0000 Xxxxxxxx Xxxxx, Xxxxx 000
Xxxxxxxx, Xxxxxxxx 00000
Dear Xxxxxxxx:
Green Spring's Board of Directors places great value on your leadership and your
continuing commitment to the success of our company. We have taken the action
described below to demonstrate our desire for you to have a long and rewarding
career with Green Spring. This letter constitutes an agreement (the
"Agreement") between you and Green Spring Health Services (the "Company") to
provide a benefit to you at retirement based on your continued employment with
the Company until retirement or employment termination, as defined herein.
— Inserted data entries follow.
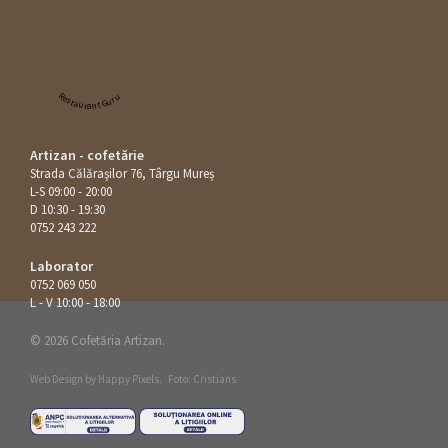
Restaurant Guru
Artizan - cofetărie
Strada Călăraşilor 76, Târgu Mureș
L-S 09:00 - 20:00
D 10:30 - 19:30
0752 243 222
Laborator
0752 069 050
L - V 10:00 - 18:00
© 2026 Cofetăria Artizan.
Web Design by
Happy Pixels
.
Foto: Cristians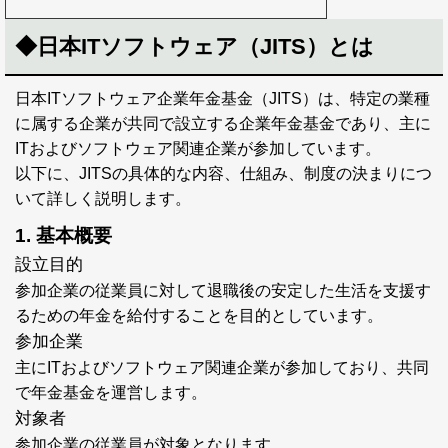
◆日本ITソフトウェア（JITS）とは
日本ITソフトウェア企業年金基金（JITS）は、特定の業種
に属する企業が共同で設立する企業年金基金であり、主に
ITおよびソフトウェア関連企業が参加しています。
以下に、JITSの具体的な内容、仕組み、制度の決まりにつ
いて詳しく説明します。
1. 基本概要
設立目的
参加企業の従業員に対して退職後の安定した生活を支援す
るための年金を給付することを目的としています。
参加企業
主にITおよびソフトウェア関連企業が参加しており、共同
で年金基金を運営します。
対象者
参加企業の従業員が対象となります。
This
Agreement is entered into in consideration of (i) your past contribution to the
Company and the value created by your efforts, (ii) the desire of the Board of
Directors to encourage continued employment with the Company until your
retirement, (iii) the expected contribution that you will make to the
profitability of the Company.
The terms and conditions of this Agreement are as follows:
1. It is the intent of the Board and the Company that you shall be
provided with a lump-sum dollar amount, or equivalent annual annuity
payment, in an amount as determined by the Board at the time of
payment, at the time of your retirement or termination from the
Company, as defined below. The amount of the payment shall be as
specified below.
2. The amount of the payment shall be:
a. $750,000 if the average Earnings Before Interest and Taxes (EBIT
as defined below) over your employment period exceeds 10 percent
of Shareowners' Investment, as defined below.
b. $500,000 if the average EBIT over your employment period is 10
percent or less of Shareowners' Investment.
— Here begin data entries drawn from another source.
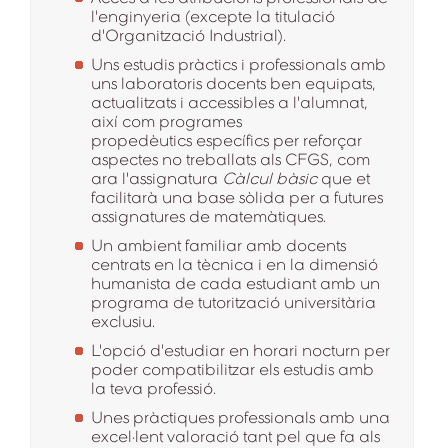
l'enginyeria (excepte la titulació
d'Organització Industrial).
Uns estudis pràctics i professionals amb
uns laboratoris docents ben equipats,
actualitzats i accessibles a l'alumnat,
així com programes
propedèutics específics per reforçar
aspectes no treballats als CFGS, com
ara l'assignatura
Càlcul bàsic
que et
facilitarà una base sòlida per a futures
assignatures de matemàtiques.
Un ambient familiar amb docents
centrats en la tècnica i en la dimensió
humanista de cada estudiant amb un
programa de tutorització universitària
exclusiu.
L'opció d'estudiar en horari nocturn per
poder compatibilitzar els estudis amb
la teva professió.
Unes pràctiques professionals amb una
excel·lent valoració tant pel que fa als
Xxxxxxxx Xxxxxxx May 2, 1995
Page 2
In each of the above cases, the amount of the payment shall be
reduced by any payments to you, as determined from the date of this
Agreement until your employment termination or retirement, from
amounts earned under the grant of PARs, or other long-term
incentive payments, for any plan approved by the Board of Directors.
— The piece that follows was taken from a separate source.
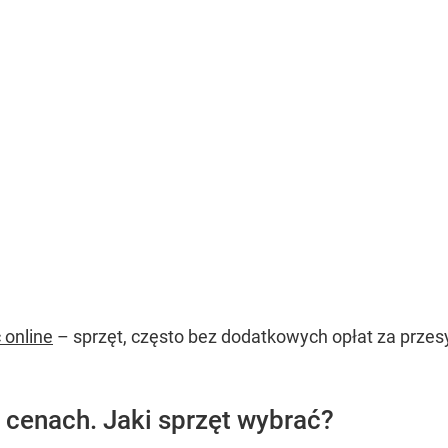
 online
– sprzęt, często bez dodatkowych opłat za przes
h cenach. Jaki sprzęt wybrać?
3. Retirement shall be defined as termination of employment from the
Company on or after age 60 years. If termination occurs prior to age
60, then the payment will be based on the conditions of termination,
as defined below.
4. If you voluntarily terminate your employment with the Company, or the
Board terminates your employment For-Cause, as it is defined in your
employment contract (or in the Company's long-term incentive plan,
e.g., the Performance Appreciation Right's Plan), then there shall be
no payment other than any payments received under the long-term
incentive plan of the Company.
5. If your employment is terminated as a result of death, disability
(as defined in your employment contact or the Company's
retirement income plan), or at the request of the Board of
Directors, then the payment shall be as defined in paragraph 2
above at the time of termination.
6. Earnings Before Interest and Taxes shall be as defined in the
Company's long-term incentive plan, except that it shall include
any accruals, under GAAP accounting, for the Company's long-term
incentive plan.
7. Shareowners' Investment shall be defined as equal to the book
value of the Green Spring Health Services as determined by
purchase accounting as of April 30, 1994 adjusted for
acquisitions at cost as determined by the Board of Directors of
the Company.
8. If you so elect at the time of retirement or termination, the benefit
payment may be in the form of an annual annuity payment. Such annuity
amount will be determined by the Board of Directors at the time of
request and reflect actuarial considerations or the cost of providing
the annuity if provided by a third-party. You may select the type of
annuity, e.g., single or joint-and-survivor, to meet your needs at the
time of the payment.
9. This Agreement shall be binding upon the Company, its successors and
assigns, and shall insure to the benefit of you and your personal
representative and/or executor. Each and every payment required
hereunder shall be made as provided herein without regard to your
personal state at the time of required payment, except for annuity
payments where the amount is dependent on your death.
Xxxxxxxx Xxxxxxx May 2, 1995
Page 3
We trust that this Agreement connotes the importance the Board and Company
places on your continued involvement with the success of Green Spring. You have
contributed immensely to its founding and development and we trust that you will
see fit to continue this contribution to corporate performance and success in
the future.
Sincerely,
/s/ Xxxxx X. Xxxxxx, M.D.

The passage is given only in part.